La mère de Jasmine/Mona engage Ruth pour retrouver l’assassin de sa fille (les flics ont laissé tomber l’enquête, pensant à un règlement de compte de mafia chinoise).
Un très court roman, 93 pages, ultra efficace. Excellemment écrit (et traduit donc). Des chapitres de quelques pages, qui nous font basculer d’un narrateur (Ruth) à un autre (Le Surveillant). Sous couvert d’un thriller oppressant, avec ce serial killer machiavélique, Ken Liu aborde les thèmes du deuil, de la culpabilité. D’un humain tout fissuré à l’intérieur, qui doit pourtant survivre… pourquoi… justement, peut-être pour le genre de choses qui arrivent à Ruth pendant cette histoire.
Il aborde aussi le thème hyper actuel de l’utilisation de l’argent public par les politiciens, à des fins personnelles, très dépensières, et parfois très limite question moralité.
Ken Liu, enfin, aborde le transhumanisme (amélioration du corps par de la technologie). Sans totalement prendre le parti du pour et du contre, laissant des champs ouverts aux questionnements.
Je suis impressionnée de voir qu’en si peu de pages, Ken Liu parvient à raconter une histoire d’enquête et de tueur en série palpitante, à dessiner parfaitement ses personnages, et à aborder tant de thèmes posant des questions sur notre condition humaine, et notre société.
Je me demande ce dont il est capable sur plus de pages.

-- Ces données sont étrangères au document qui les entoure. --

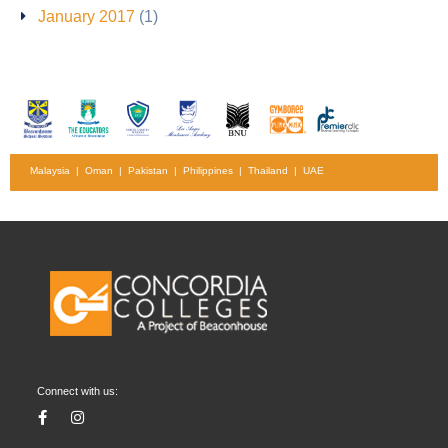
January 2017
(1)
Malaysia | Oman | Pakistan | Philippines | Thailand | UAE
Connect with us:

Il y a des moments que l’on voit venir, des facilités dans la peinture des personnages, (mais le format est court, il faut bien des repères faciles pour creuser au-delà, ailleurs) et des moments auraient pu être plus développés, mais on se retrouve tellement pris dans le rythme de l’histoire, et captivé par l’incisive écriture de Ken Liu, captivé par les réflexions sous-jacentes, qu’on ne lâche pas ce livre et qu’on comprend pourquoi tout devait évidemment se dérouler comme ça.